Seems to me that Englehardt muffs the question of mutual drone legality: Yes, it would be illegal for Pakistan or Brazil to fly drones over US airspace, according to US law, but it might be entirely legal as a state act according to Pakistani or Brazilian law. Similarly, while the US government may consider drone patrols, surveillance and strikes as legal acts, they may still be violating the law of the countries in which the acts take place. Legality is not a simple binary condition.
I great appreciate the responses, especially from Ben, as my students will now have little extra work for next week! I accept that law is not an either or proposition, as Jonathan points out, especially when systems of laws interact. I remain unsure about the appeal to the laws of war that seem to be invoked by the administration AND the critics of it when coming to terms with the strategy and tactics. Clearly, as Eric suggests, drones are far from the worse kind of weapon used in war and as the administration consistently argues, no Americans are in harms way when these actions are taken (except those targeted for death, of course). But I continue to wonder how to characterize the drone policy–does the complex web of legality lead the discussions about the moral implications of it; or does the need to hunt down terror suspects without endangering Americans allow creative readings of a tangled, but still crucial, set of laws?
I do think those obsessed by the “war on terror” will tend to exploit the law solely toward their understanding of the nature and necessity of that war such that virtually any means become suitable and justifiable in light of the ends perceived as intrinsic to such a war (and I think the logic of ‘legal realism’ and ‘critical legal studies’ attest to that possibility or fact).

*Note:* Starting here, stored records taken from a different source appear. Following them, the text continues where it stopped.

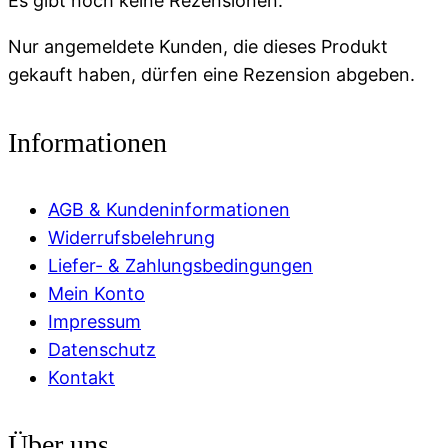
Es gibt noch keine Rezensionen.
Nur angemeldete Kunden, die dieses Produkt
gekauft haben, dürfen eine Rezension abgeben.
Informationen
AGB & Kundeninformationen
Widerrufsbelehrung
Liefer- & Zahlungsbedingungen
Mein Konto
Impressum
Datenschutz
Kontakt
Über uns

On the other hand, the laws of war, both the jus ad bellum aspect which presumably would be associated with any attempt to justify the “war on terror,” and the jus in bello aspect that motivates international humanitarian law (IHL), involve moral concerns and considerations, both as the original motivating force behind the laws of war and as essential to its various principles (e.g., think of Grotius and the natural law tradition from whence this comes). Now of course one can always re-examine the moral scope and content of these principles (as the philosopher Larry May has done so well), but we should not assume such law is necessarily in conflict with morality if or when it speaks to “strategy and tactics.” If one is a pacifist, then of course the “laws of war” will be morally troubling from the start, yet I think even a pacifist can appreciate the (minimal) moral value of such laws for those who don’t subscribe to pacifist beliefs and values. After all, when it comes to international law, the recognition by states of the importance and relevance of IHL since WW II represents considerable moral and legal progress, even if it falls well short of cherished moral intuitions or other moral beliefs and concerns we may possess.